Existing actions that were configured before this update automatically retain legacy mapping—there is no need for you to modify them unless you want to switch to the new Data Mapping.
* View the subprocess's input parameters
* Click the "key icon" next to the parameter
* **Source Component**: Current process (parent)
* **Destination Component**: Subprocess input parameters
* **Mapping Options**:
* **Individual Mapping**: Map each attribute individually using interpolation syntax: `${variableName}`
* **Auto-populate Mapping**: Select the data model types from dropdown for automatic mapping of all attributes
* **Quick Mapping**: If source and destination have the same data type, use dropdown for automatic mapping of all attributes
**Auto-populate Feature**: Instead of manually typing variable paths, select your data model types from the dropdown and the system will automatically populate all the mappings for you.
* **Display Options**: You can view variables as schema or JSON format for better visualization
* **Variable Format**: When mapping manually, use interpolation syntax `${variableName}` - this format differs from process keys
* **Testing**: Click the "test" button to visualize the JSON payload using example values from your data model
* Select the **Output** tab
* View subprocess's output parameters
* Select attributes in parent process data model for storing output
* Map subprocess output parameters (source) to parent process parameters (destination)
**JavaScript Transformation**:
To access JavaScript transformations, click the **function icon** next to the variable you want to transform.
* **Use JavaScript functions** for data transformation and combination
* **Syntax Requirements**: All computed values must use `return` statements
* **Example**: `return ${userVerification.status} + " on " + ${userVerification.verificationDate}`
**Data Reference Syntax**:
* **Dynamic values**: Use `${variableName}` syntax to reference dynamic values (same as used for variable mapping)
* **Example**: `return ${approverName} + " approved on " + ${date}`
**Testing and Persistence**:
* **Testing**: Use test button to see transformed output with example values
* **Value Persistence**: Previous values are saved until you click "confirmation" and "save"
* **Error Handling**: JavaScript errors trigger when functions encounter issues (e.g., reading property from undefined object)
**Type Handling**:
* System sends configured data even with type mismatches (e.g., string to number)
* Always validate your transformations before saving
Save the mapping configuration for both input and output
#### Asynchronous call activity
For async nodes, output cannot be mapped as the parent process doesn't wait for completion.
* Define **call-activity** node or **Start Subprocess** action on User Task
* Select subprocess to be called
* Check the **Run async** toggle
* Choose Data Mapper implementation
* Map input parameters from parent process (source) to subprocess (destination)
* Save input mapping configuration
### Parallel multi-instance mapping
Use parallel multi-instance mapping when you need to start multiple subprocess instances simultaneously—one for each element in an array from the parent process.
**When to use**: This pattern is ideal for batch processing scenarios like processing multiple shipping orders, validating multiple documents, or handling multiple customer requests in parallel.
#### Configuration options
When **Parallel Multi-instance** is enabled on a Call Activity node or Start Subprocess action, configure these options:
| Option | Description |
| ------------------------- | ---------------------------------------------------------------------------------------- |
| **Input Array** | The array from the parent process.
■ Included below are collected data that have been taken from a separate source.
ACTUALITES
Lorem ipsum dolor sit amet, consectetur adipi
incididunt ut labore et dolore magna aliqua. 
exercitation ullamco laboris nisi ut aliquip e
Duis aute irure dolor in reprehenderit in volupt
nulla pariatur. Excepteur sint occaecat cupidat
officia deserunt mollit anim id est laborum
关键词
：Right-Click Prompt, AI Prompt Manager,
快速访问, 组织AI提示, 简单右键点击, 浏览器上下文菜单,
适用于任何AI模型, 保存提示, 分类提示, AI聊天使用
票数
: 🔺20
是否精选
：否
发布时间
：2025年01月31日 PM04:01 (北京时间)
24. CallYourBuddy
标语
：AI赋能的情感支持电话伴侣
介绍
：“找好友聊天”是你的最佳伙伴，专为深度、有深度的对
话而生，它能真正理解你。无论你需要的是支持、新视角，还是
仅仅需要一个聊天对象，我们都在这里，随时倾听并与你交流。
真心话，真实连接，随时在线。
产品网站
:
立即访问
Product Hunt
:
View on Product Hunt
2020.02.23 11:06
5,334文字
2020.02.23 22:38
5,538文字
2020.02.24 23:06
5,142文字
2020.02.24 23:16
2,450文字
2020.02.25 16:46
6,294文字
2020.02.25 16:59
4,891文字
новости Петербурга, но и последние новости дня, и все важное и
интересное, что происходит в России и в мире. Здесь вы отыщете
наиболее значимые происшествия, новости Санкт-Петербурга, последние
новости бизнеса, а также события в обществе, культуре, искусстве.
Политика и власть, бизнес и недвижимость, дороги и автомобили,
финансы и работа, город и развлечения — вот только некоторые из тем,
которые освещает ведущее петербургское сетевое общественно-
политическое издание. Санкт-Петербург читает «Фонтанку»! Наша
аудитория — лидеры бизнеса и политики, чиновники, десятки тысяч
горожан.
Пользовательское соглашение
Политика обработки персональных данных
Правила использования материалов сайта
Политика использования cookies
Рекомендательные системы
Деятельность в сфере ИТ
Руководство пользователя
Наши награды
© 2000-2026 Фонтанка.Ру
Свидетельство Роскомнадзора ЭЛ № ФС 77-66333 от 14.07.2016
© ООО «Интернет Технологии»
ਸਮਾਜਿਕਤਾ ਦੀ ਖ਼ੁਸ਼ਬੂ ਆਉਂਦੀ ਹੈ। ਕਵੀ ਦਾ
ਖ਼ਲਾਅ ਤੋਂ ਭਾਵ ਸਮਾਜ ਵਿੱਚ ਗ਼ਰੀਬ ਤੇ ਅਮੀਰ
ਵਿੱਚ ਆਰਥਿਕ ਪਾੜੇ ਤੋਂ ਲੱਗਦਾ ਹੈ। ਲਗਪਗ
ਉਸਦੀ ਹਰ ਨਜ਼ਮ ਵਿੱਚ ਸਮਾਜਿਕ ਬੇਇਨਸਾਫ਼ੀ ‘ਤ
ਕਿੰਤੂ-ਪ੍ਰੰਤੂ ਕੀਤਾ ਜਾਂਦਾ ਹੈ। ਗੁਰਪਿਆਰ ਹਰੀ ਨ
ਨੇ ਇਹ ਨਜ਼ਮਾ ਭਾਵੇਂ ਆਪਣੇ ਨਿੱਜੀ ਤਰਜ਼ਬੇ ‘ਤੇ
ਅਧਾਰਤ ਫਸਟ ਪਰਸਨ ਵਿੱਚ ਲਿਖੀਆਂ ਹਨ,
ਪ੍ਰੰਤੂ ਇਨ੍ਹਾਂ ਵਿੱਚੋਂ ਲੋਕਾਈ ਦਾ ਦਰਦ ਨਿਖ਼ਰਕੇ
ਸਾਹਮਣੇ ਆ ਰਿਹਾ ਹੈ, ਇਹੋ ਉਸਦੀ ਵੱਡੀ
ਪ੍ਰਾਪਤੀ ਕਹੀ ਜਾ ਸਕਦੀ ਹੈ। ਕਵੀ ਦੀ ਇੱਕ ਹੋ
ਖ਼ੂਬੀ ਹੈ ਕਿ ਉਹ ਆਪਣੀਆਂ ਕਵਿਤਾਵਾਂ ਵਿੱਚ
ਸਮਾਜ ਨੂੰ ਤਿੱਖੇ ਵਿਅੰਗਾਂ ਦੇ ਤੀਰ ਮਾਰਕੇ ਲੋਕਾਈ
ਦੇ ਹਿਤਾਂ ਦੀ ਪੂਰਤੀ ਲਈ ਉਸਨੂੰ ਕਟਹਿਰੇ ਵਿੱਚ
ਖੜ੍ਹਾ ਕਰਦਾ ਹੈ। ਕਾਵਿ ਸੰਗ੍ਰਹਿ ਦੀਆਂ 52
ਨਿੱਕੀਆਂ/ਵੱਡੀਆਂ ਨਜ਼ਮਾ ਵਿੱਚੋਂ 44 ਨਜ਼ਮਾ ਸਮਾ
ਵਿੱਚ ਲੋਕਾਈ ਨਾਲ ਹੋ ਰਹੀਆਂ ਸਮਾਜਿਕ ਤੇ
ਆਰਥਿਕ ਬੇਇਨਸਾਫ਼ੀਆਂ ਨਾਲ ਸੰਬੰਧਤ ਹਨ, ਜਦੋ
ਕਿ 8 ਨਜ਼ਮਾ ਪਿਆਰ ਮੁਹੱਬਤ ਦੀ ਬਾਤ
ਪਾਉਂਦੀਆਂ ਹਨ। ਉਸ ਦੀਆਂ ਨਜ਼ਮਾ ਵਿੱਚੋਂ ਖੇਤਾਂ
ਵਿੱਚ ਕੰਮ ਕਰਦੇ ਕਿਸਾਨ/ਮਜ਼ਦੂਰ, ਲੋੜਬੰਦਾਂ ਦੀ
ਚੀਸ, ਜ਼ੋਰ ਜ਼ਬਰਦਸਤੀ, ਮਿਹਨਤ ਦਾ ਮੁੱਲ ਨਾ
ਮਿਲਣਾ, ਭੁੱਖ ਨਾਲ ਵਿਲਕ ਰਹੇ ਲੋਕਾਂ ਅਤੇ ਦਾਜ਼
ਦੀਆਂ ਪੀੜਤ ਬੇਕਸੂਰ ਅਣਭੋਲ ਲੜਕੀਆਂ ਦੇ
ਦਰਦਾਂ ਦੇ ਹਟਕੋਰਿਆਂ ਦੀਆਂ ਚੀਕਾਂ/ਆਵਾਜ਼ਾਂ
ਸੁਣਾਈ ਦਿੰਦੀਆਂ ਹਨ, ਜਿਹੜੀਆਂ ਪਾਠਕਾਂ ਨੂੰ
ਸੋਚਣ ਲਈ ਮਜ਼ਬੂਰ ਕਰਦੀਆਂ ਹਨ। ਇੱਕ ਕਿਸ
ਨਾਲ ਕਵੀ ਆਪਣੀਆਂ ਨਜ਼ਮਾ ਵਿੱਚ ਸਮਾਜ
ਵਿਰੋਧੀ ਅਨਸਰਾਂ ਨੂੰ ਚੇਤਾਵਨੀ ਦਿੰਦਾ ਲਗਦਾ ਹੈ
Each element spawns a subprocess instance. |
| **Output Array** | The array in the parent process where subprocess results are collected. |
| **Correlation Attribute** | The attribute used to match subprocess results back to the correct parent array element. |
#### Data mapping configuration
* Open the **Call Activity** node or **Start Subprocess** action
* Enable the **Parallel Multi-instance** toggle
* **Input Array**: Specify the parent process array containing the data to process (e.g., `ordersList`)
* **Output Array**: Specify where to store the subprocess results (e.g., `processedOrdersList`)
* Click to open the mapping modal
* Map array element attributes to subprocess input parameters
* **Example**: Map `${item.orderId}` from parent array to `orderId` in subprocess
* Map subprocess output parameters back to the parent output array
* Each subprocess instance's result is added to the output array
* Define which attribute correlates subprocess results with parent data
* This determines whether results **update existing** or **insert new** array elements
#### Correlation attribute behavior
When subprocess results return, the correlation attribute determines how data is handled:
When the correlation attribute value **matches** an element in the parent array, that element is updated with the subprocess result.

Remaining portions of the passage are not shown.